Task item
Report only how many lines below include "Plus".

Records provided
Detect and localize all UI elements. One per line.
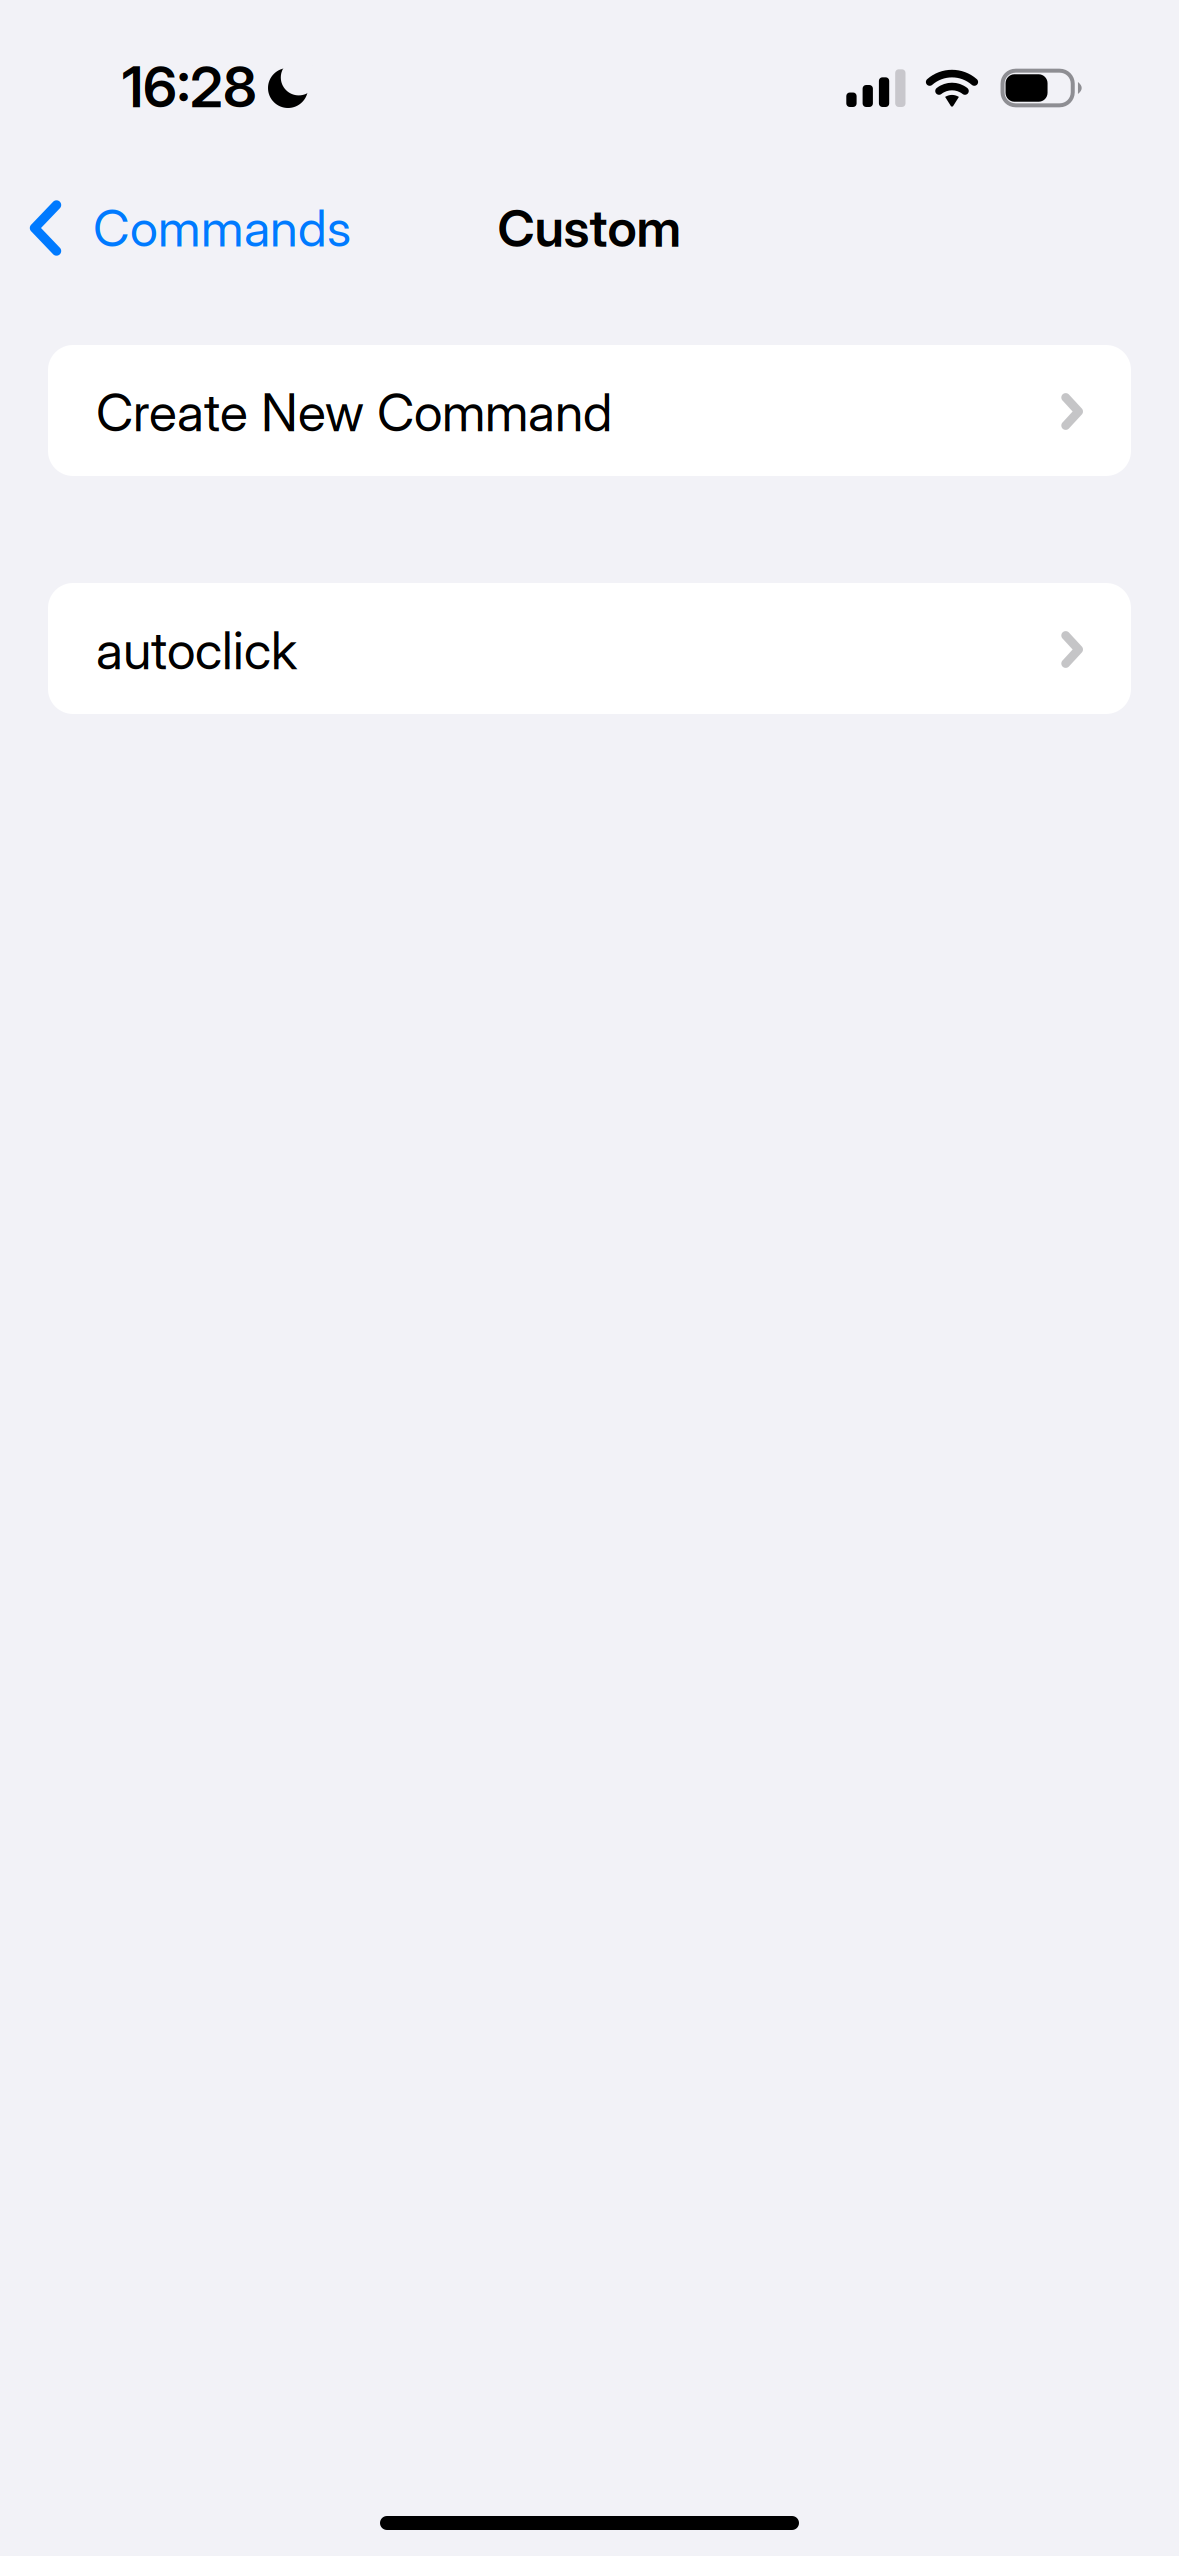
staticText: autoclick [96,619,297,682]
staticText: 16:28 [122,53,257,121]
button[interactable]: Create New Command [48,345,1131,476]
staticText: Create New Command [96,381,612,444]
staticText: Commands [93,197,351,259]
staticText: Custom [498,197,682,259]
button[interactable]: autoclick [48,583,1131,714]
button[interactable]: Back to Commands [0,184,371,272]
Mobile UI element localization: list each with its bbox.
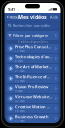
button[interactable]: Virtuose Website Build [6, 94, 58, 103]
button[interactable]: Business Growth [6, 114, 58, 123]
button[interactable]: Aide [50, 13, 58, 21]
staticText: Retour [9, 14, 20, 20]
button[interactable]: Creative Motion Design [6, 104, 58, 113]
staticText: 32 min [15, 100, 25, 103]
staticText: Technologies d'avenir [15, 54, 52, 59]
staticText: 12 min [15, 50, 25, 53]
button[interactable]: Retour [7, 13, 20, 21]
staticText: Filtrer par catégorie [13, 33, 48, 38]
staticText: Aide [50, 14, 58, 20]
staticText: 18 min [15, 110, 25, 113]
staticText: Mes vidéos [18, 14, 47, 21]
button[interactable]: Technologies d'avenir [6, 54, 58, 63]
button[interactable]: Prise Plus Consulting [6, 44, 58, 53]
staticText: Creative Motion Design [15, 104, 52, 109]
button[interactable]: Rechercher une vidéo [6, 22, 58, 29]
staticText: 15 min [15, 80, 25, 83]
staticText: 9 min [15, 90, 23, 93]
staticText: The Influence of Design [15, 74, 52, 79]
staticText: Virtuose Website Build [15, 94, 52, 99]
button[interactable]: Filtrer par catégorie [6, 31, 58, 40]
staticText: Prise Plus Consulting [15, 44, 52, 49]
button[interactable]: Vision Pro Review [6, 84, 58, 93]
staticText: 9:41 [8, 7, 15, 12]
staticText: Rechercher une vidéo [13, 23, 50, 28]
staticText: 21 min [15, 70, 25, 73]
staticText: 11 min [15, 120, 25, 123]
staticText: Business Growth [15, 114, 49, 119]
staticText: 8 vidéos disponibles [18, 40, 48, 44]
staticText: Vision Pro Review [15, 84, 48, 89]
button[interactable]: The Influence of Design [6, 74, 58, 83]
button[interactable]: The Art of Marketing [6, 64, 58, 73]
staticText: The Art of Marketing [15, 64, 52, 69]
staticText: 8 min [15, 60, 23, 63]
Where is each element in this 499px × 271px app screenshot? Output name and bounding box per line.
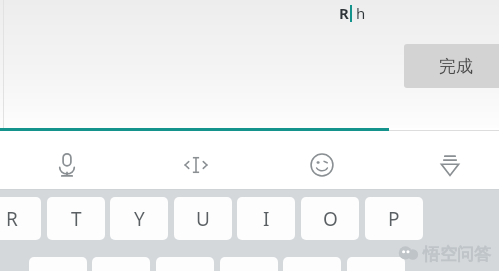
button[interactable]: Y xyxy=(110,197,168,240)
staticText: 悟空问答 xyxy=(423,244,491,265)
button[interactable]: L xyxy=(347,257,405,271)
button[interactable]: Emoji xyxy=(298,141,346,189)
button[interactable]: Move cursor xyxy=(172,141,220,189)
button[interactable]: R xyxy=(0,197,41,240)
staticText: 完成 xyxy=(439,56,473,77)
button[interactable]: T xyxy=(47,197,105,240)
staticText: Y xyxy=(134,206,145,232)
staticText: O xyxy=(323,206,338,232)
staticText: T xyxy=(71,206,82,232)
staticText: R xyxy=(6,206,18,232)
button[interactable]: P xyxy=(365,197,423,240)
button[interactable]: H xyxy=(156,257,214,271)
button[interactable]: G xyxy=(92,257,150,271)
button[interactable]: K xyxy=(283,257,341,271)
staticText: U xyxy=(196,206,210,232)
button[interactable]: Hide keyboard xyxy=(426,141,474,189)
button[interactable]: Voice input xyxy=(43,141,91,189)
button[interactable]: F xyxy=(29,257,87,271)
staticText: h xyxy=(356,3,366,23)
button[interactable]: 完成 xyxy=(404,44,499,88)
button[interactable]: J xyxy=(220,257,278,271)
staticText: R xyxy=(339,3,349,23)
button[interactable]: U xyxy=(174,197,232,240)
staticText: I xyxy=(263,206,270,232)
button[interactable]: O xyxy=(301,197,359,240)
staticText: P xyxy=(388,206,400,232)
button[interactable]: I xyxy=(237,197,295,240)
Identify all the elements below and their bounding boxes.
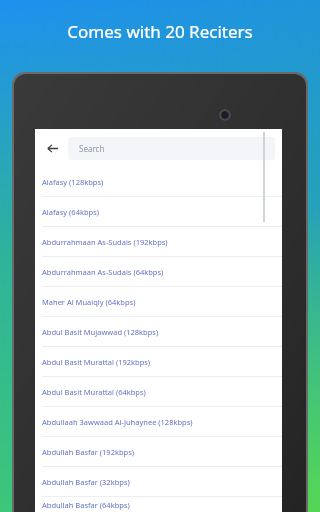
button[interactable]: Abdullah Basfar (192kbps) (35, 437, 282, 466)
button[interactable]: Abdul Basit Murattal (192kbps) (35, 347, 282, 376)
button[interactable]: Abdullah Basfar (64kbps) (35, 497, 282, 512)
staticText: Abdullah Basfar (64kbps) (42, 500, 130, 510)
button[interactable]: Search (68, 137, 275, 160)
staticText: Search (79, 143, 105, 154)
button[interactable]: Abdurrahmaan As-Sudais (192kbps) (35, 227, 282, 256)
button[interactable]: Maher Al Muaiqly (64kbps) (35, 287, 282, 316)
button[interactable]: Abdullaah 3awwaad Al-Juhaynee (128kbps) (35, 407, 282, 436)
button[interactable]: Back (42, 138, 62, 158)
staticText: Maher Al Muaiqly (64kbps) (42, 297, 136, 307)
staticText: Comes with 20 Reciters (67, 20, 253, 43)
button[interactable]: Abdurrahmaan As-Sudais (64kbps) (35, 257, 282, 286)
button[interactable]: Abdul Basit Mujawwad (128kbps) (35, 317, 282, 346)
button[interactable]: Alafasy (128kbps) (35, 167, 282, 196)
staticText: Abdul Basit Mujawwad (128kbps) (42, 327, 159, 337)
button[interactable]: Abdul Basit Murattal (64kbps) (35, 377, 282, 406)
staticText: Alafasy (128kbps) (42, 177, 104, 187)
staticText: Abdullaah 3awwaad Al-Juhaynee (128kbps) (42, 417, 193, 427)
staticText: Abdul Basit Murattal (192kbps) (42, 357, 151, 367)
staticText: Abdul Basit Murattal (64kbps) (42, 387, 146, 397)
button[interactable]: Abdullah Basfar (32kbps) (35, 467, 282, 496)
staticText: Abdullah Basfar (32kbps) (42, 477, 130, 487)
staticText: Abdullah Basfar (192kbps) (42, 447, 135, 457)
staticText: Abdurrahmaan As-Sudais (192kbps) (42, 237, 168, 247)
staticText: Alafasy (64kbps) (42, 207, 99, 217)
button[interactable]: Alafasy (64kbps) (35, 197, 282, 226)
staticText: Abdurrahmaan As-Sudais (64kbps) (42, 267, 164, 277)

Problem solution
2